(Task item) Every entry below is to be returned unchanged. Images are not part of the copy.

● ● ● ●

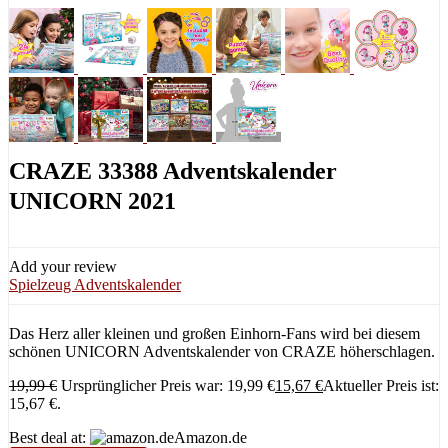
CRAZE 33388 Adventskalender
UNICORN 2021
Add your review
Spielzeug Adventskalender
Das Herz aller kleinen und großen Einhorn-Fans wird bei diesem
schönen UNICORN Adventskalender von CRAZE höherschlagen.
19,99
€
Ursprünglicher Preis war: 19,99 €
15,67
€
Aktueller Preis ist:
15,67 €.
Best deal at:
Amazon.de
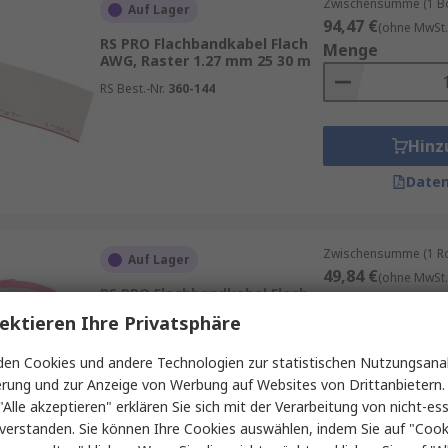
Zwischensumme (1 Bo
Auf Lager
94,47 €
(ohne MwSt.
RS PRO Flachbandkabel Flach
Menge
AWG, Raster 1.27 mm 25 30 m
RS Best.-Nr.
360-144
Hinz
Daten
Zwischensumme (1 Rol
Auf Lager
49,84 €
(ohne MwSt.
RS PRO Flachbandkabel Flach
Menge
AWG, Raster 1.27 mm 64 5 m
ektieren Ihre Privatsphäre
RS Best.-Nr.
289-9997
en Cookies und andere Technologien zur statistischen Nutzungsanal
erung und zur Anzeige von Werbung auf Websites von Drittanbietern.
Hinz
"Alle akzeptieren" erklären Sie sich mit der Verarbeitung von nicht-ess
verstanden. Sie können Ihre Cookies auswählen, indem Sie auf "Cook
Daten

● ● ● ●

(Exercise response)
CRAZE 33388 Adventskalender
UNICORN 2021
Add your review
Spielzeug Adventskalender
Das Herz aller kleinen und großen Einhorn-Fans wird bei diesem
schönen UNICORN Adventskalender von CRAZE höherschlagen.
19,99
€
Ursprünglicher Preis war: 19,99 €
15,67
€
Aktueller Preis ist:
15,67 €.
Best deal at:
Amazon.de
Zwischensumme (1 Bo
Auf Lager
94,47 €
(ohne MwSt.
RS PRO Flachbandkabel Flach
Menge
AWG, Raster 1.27 mm 25 30 m
RS Best.-Nr.
360-144
Hinz
Daten
Zwischensumme (1 Rol
Auf Lager
49,84 €
(ohne MwSt.
RS PRO Flachbandkabel Flach
Menge
AWG, Raster 1.27 mm 64 5 m
ektieren Ihre Privatsphäre
RS Best.-Nr.
289-9997
en Cookies und andere Technologien zur statistischen Nutzungsanal
erung und zur Anzeige von Werbung auf Websites von Drittanbietern.
Hinz
"Alle akzeptieren" erklären Sie sich mit der Verarbeitung von nicht-ess
verstanden. Sie können Ihre Cookies auswählen, indem Sie auf "Cook
Daten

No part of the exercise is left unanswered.